## Task requirements
Return the listing that follows exactly, with no pictures included.

Data provided Start Marker

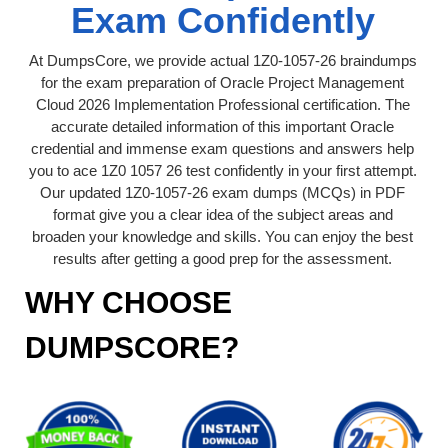
Exam Confidently
At DumpsCore, we provide actual 1Z0-1057-26 braindumps
for the exam preparation of Oracle Project Management
Cloud 2026 Implementation Professional certification. The
accurate detailed information of this important Oracle
credential and immense exam questions and answers help
you to ace 1Z0 1057 26 test confidently in your first attempt.
Our updated 1Z0-1057-26 exam dumps (MCQs) in PDF
format give you a clear idea of the subject areas and
broaden your knowledge and skills. You can enjoy the best
results after getting a good prep for the assessment.
WHY CHOOSE
DUMPSCORE?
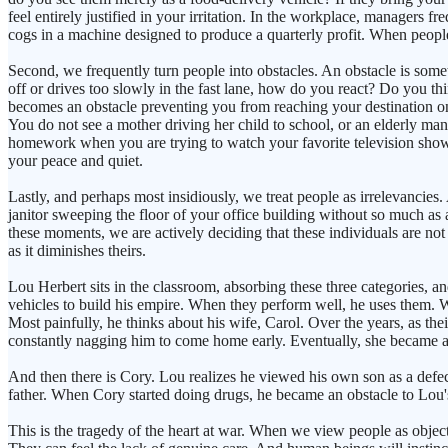
feel entirely justified in your irritation. In the workplace, managers 
cogs in a machine designed to produce a quarterly profit. When people 
Second, we frequently turn people into obstacles. An obstacle is so
off or drives too slowly in the fast lane, how do you react? Do you th
becomes an obstacle preventing you from reaching your destination on 
You do not see a mother driving her child to school, or an elderly man
homework when you are trying to watch your favorite television show
your peace and quiet.
Lastly, and perhaps most insidiously, we treat people as irrelevancies
janitor sweeping the floor of your office building without so much as
these moments, we are actively deciding that these individuals are no
as it diminishes theirs.
Lou Herbert sits in the classroom, absorbing these three categories, an
vehicles to build his empire. When they perform well, he uses them. W
Most painfully, he thinks about his wife, Carol. Over the years, as th
constantly nagging him to come home early. Eventually, she became an i
And then there is Cory. Lou realizes he viewed his own son as a defec
father. When Cory started doing drugs, he became an obstacle to Lou's
This is the tragedy of the heart at war. When we view people as objec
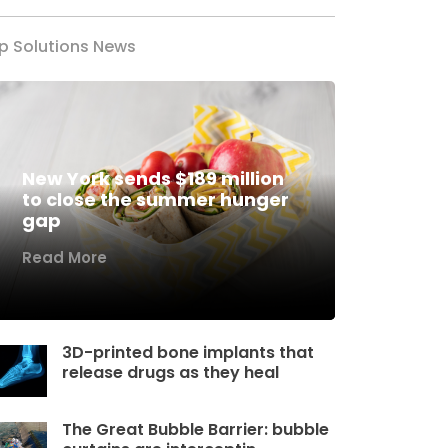
p Solutions News
New York sends $189 million
to close the summer hunger
gap
Read More
3D-printed bone implants that
release drugs as they heal
The Great Bubble Barrier: bubble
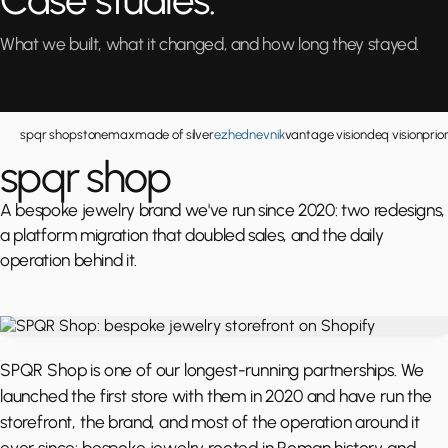
Case studies.
What we built, what it changed, and how long they stayed.
spqr shop
stonemax
made of silver
ezhednevnik
vantage vision
deq vision
prio
spqr shop
A bespoke jewelry brand we've run since 2020: two redesigns,
a platform migration that doubled sales, and the daily
operation behind it.
SPQR Shop is one of our longest-running partnerships. We
launched the first store with them in 2020 and have run the
storefront, the brand, and most of the operation around it
ever since: bespoke jewelry rooted in Roman history and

Data provided End Marker

## Answer box
Exam Confidently
At DumpsCore, we provide actual 1Z0-1057-26 braindumps
for the exam preparation of Oracle Project Management
Cloud 2026 Implementation Professional certification. The
accurate detailed information of this important Oracle
credential and immense exam questions and answers help
you to ace 1Z0 1057 26 test confidently in your first attempt.
Our updated 1Z0-1057-26 exam dumps (MCQs) in PDF
format give you a clear idea of the subject areas and
broaden your knowledge and skills. You can enjoy the best
results after getting a good prep for the assessment.
WHY CHOOSE
DUMPSCORE?
feel entirely justified in your irritation. In the workplace, managers 
cogs in a machine designed to produce a quarterly profit. When people 
Second, we frequently turn people into obstacles. An obstacle is so
off or drives too slowly in the fast lane, how do you react? Do you th
becomes an obstacle preventing you from reaching your destination on 
You do not see a mother driving her child to school, or an elderly man
homework when you are trying to watch your favorite television show
your peace and quiet.
Lastly, and perhaps most insidiously, we treat people as irrelevancies
janitor sweeping the floor of your office building without so much as
these moments, we are actively deciding that these individuals are no
as it diminishes theirs.
Lou Herbert sits in the classroom, absorbing these three categories, an
vehicles to build his empire. When they perform well, he uses them. W
Most painfully, he thinks about his wife, Carol. Over the years, as th
constantly nagging him to come home early. Eventually, she became an i
And then there is Cory. Lou realizes he viewed his own son as a defec
father. When Cory started doing drugs, he became an obstacle to Lou's
This is the tragedy of the heart at war. When we view people as objec
p Solutions News
New York sends $189 million
to close the summer hunger
gap
Read More
3D-printed bone implants that
release drugs as they heal
The Great Bubble Barrier: bubble
Case studies.
What we built, what it changed, and how long they stayed.
spqr shop
stonemax
made of silver
ezhednevnik
vantage vision
deq vision
prio
spqr shop
A bespoke jewelry brand we've run since 2020: two redesigns,
a platform migration that doubled sales, and the daily
operation behind it.
SPQR Shop is one of our longest-running partnerships. We
launched the first store with them in 2020 and have run the
storefront, the brand, and most of the operation around it
ever since: bespoke jewelry rooted in Roman history and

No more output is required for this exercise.